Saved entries
------------

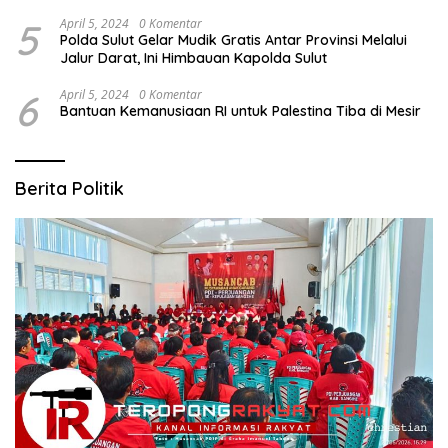
5
April 5, 2024
0 Komentar
Polda Sulut Gelar Mudik Gratis Antar Provinsi Melalui
Jalur Darat, Ini Himbauan Kapolda Sulut
6
April 5, 2024
0 Komentar
Bantuan Kemanusiaan RI untuk Palestina Tiba di Mesir
Berita Politik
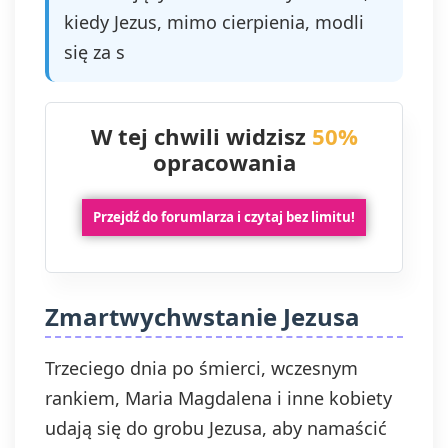
kiedy Jezus, mimo cierpienia, modli
się za s
W tej chwili widzisz
50%
opracowania
Przejdź do forumlarza i czytaj bez limitu!
Zmartwychwstanie Jezusa
Trzeciego dnia po śmierci, wczesnym
rankiem, Maria Magdalena i inne kobiety
udają się do grobu Jezusa, aby namaścić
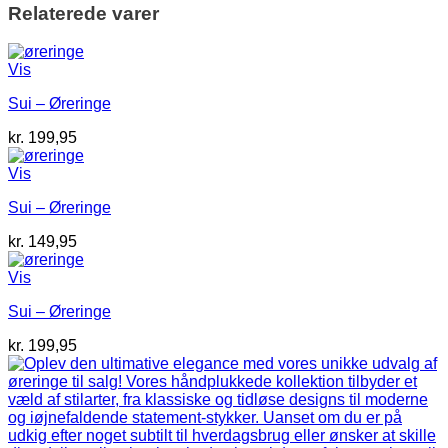
Relaterede varer
Vis
Sui – Øreringe
kr.
199,95
Vis
Sui – Øreringe
kr.
149,95
Vis
Sui – Øreringe
kr.
199,95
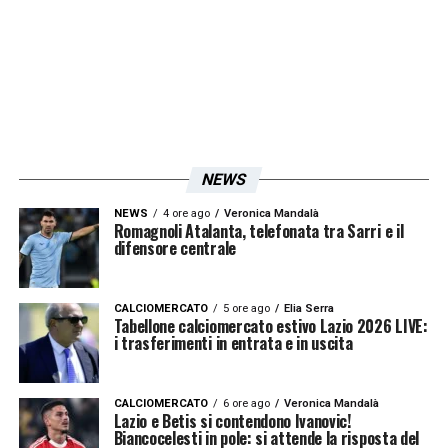
meno del suo talento per un periodo
importante della stagione.
LEGGI ANCHE:
Lazio, Lotito ha fatto una
promessa alla squadra in caso di vittoria
della Coppa Italia: i dettagli
NEWS
LA PLAYLIST DELLE NOSTRE TOP NEWS
NEWS
4 ore ago
Veronica Mandalà
Romagnoli Atalanta, telefonata tra Sarri e il
difensore centrale
CALCIOMERCATO
5 ore ago
Elia Serra
Tabellone calciomercato estivo Lazio 2026 LIVE:
i trasferimenti in entrata e in uscita
CALCIOMERCATO
6 ore ago
Veronica Mandalà
Lazio e Betis si contendono Ivanovic!
Biancocelesti in pole: si attende la risposta del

------------

The output should consist of every entry above, printed exactly, with the images removed.

5
April 5, 2024
0 Komentar
Polda Sulut Gelar Mudik Gratis Antar Provinsi Melalui
Jalur Darat, Ini Himbauan Kapolda Sulut
6
April 5, 2024
0 Komentar
Bantuan Kemanusiaan RI untuk Palestina Tiba di Mesir
Berita Politik
kiedy Jezus, mimo cierpienia, modli
się za s
W tej chwili widzisz
50%
opracowania
Przejdź do forumlarza i czytaj bez limitu!
Zmartwychwstanie Jezusa
Trzeciego dnia po śmierci, wczesnym
rankiem, Maria Magdalena i inne kobiety
udają się do grobu Jezusa, aby namaścić
Relaterede varer
Vis
Sui – Øreringe
kr.
199,95
Vis
Sui – Øreringe
kr.
149,95
Vis
Sui – Øreringe
kr.
199,95
meno del suo talento per un periodo
importante della stagione.
LEGGI ANCHE:
Lazio, Lotito ha fatto una
promessa alla squadra in caso di vittoria
della Coppa Italia: i dettagli
NEWS
LA PLAYLIST DELLE NOSTRE TOP NEWS
NEWS
4 ore ago
Veronica Mandalà
Romagnoli Atalanta, telefonata tra Sarri e il
difensore centrale
CALCIOMERCATO
5 ore ago
Elia Serra
Tabellone calciomercato estivo Lazio 2026 LIVE:
i trasferimenti in entrata e in uscita
CALCIOMERCATO
6 ore ago
Veronica Mandalà
Lazio e Betis si contendono Ivanovic!
Biancocelesti in pole: si attende la risposta del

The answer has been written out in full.